RAGAZZO DENTRO - Anzelmo (6,5) è tra quelli che interpreta la partita nel modo più giusto, lottando su ogni pallone, rischiando la giocata quando serviva e persino spingendosi avanti con risultati modesti nelle conclusioni verso la porta, ma questo ragazzo dimostra carattere e, se dovesse migliorare l’aspetto fisico, potrebbe fare una buona carriera. Prestazione interlocutoria per Peppe Salvo (6), protagonista involontario, in negativo, all’inizio dell’azione che porta al gol decisivo, quando perde un contrasto e si ferma pensando che la palla sia andata fuori, ma poi presente in modo abbastanza assiduo nel resto della gara.
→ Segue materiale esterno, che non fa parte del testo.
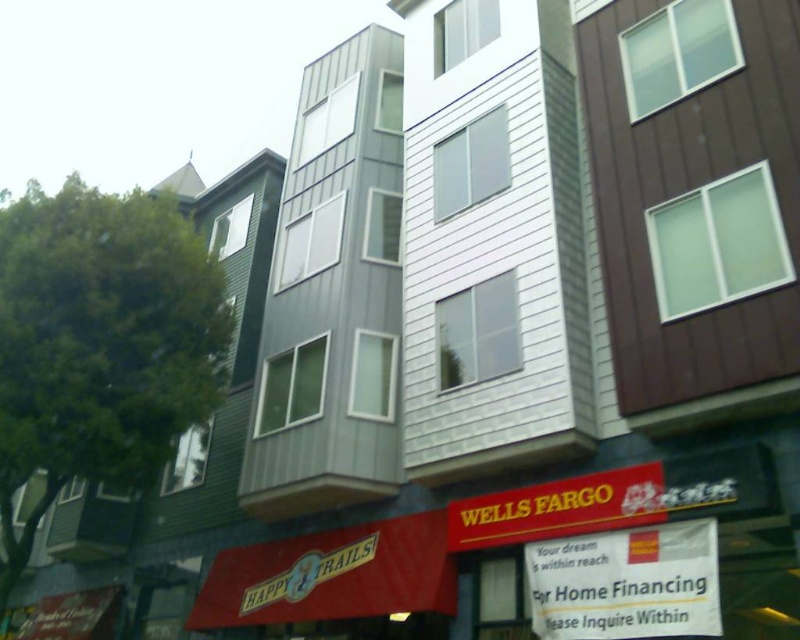 You are a pedestrian standing on the street looking at the storefronts. You see two signs at lower center. Which sign is positioned lower between the white paper sign at lower center and the yellow matte sign at lower center?

The white paper sign at lower center is positioned below the yellow matte sign at lower center, so the white paper sign at lower center is the lower one.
Manetta (6) è superlativo in alcuni recuperi che chiudono, in piena area, la traiettoria di tiri pericolosissimi, ma poi resta troppo passivo sulla penetrazione di Colangiuli e conseguente cross trasformato in tre punti per il Sorrento da Bolsius e si becca il solito cartellino giallo per eccessiva pressione nella metà campo avversaria, ormai segnato in tabellino da tutti i cronisti prima della gara per non perdere tempo al momento di chiudere il pezzo.
Infine, Krapikas (5,5), perfetto nel primo tempo quando chiude su un tiro di Bolsius rasoterra insidioso e, nella ripresa, a tu per tu con Musso, ma improvvido ai limiti dell’autolesionismo al momento in cui esce dalla sua porta totalmente fuori tempo per chiudere su un cross dal fondo e arriva l’1-0. Il portiere lituano, addirittura, al 3’ di recupero, si catapulta in area sorrentina su un calcio d’angolo, ma non arriva la sua deviazione di testa e, quindi, si spengono lì le ultime speranze di un pareggio in extremis. Invece, è arrivata una sconfitta dopo la quale serve correre subito ai ripari, perché il tempo per recuperare si assottiglia giornata dopo giornata e il silenzio o l’attesa portano a orizzonti troppo cupi.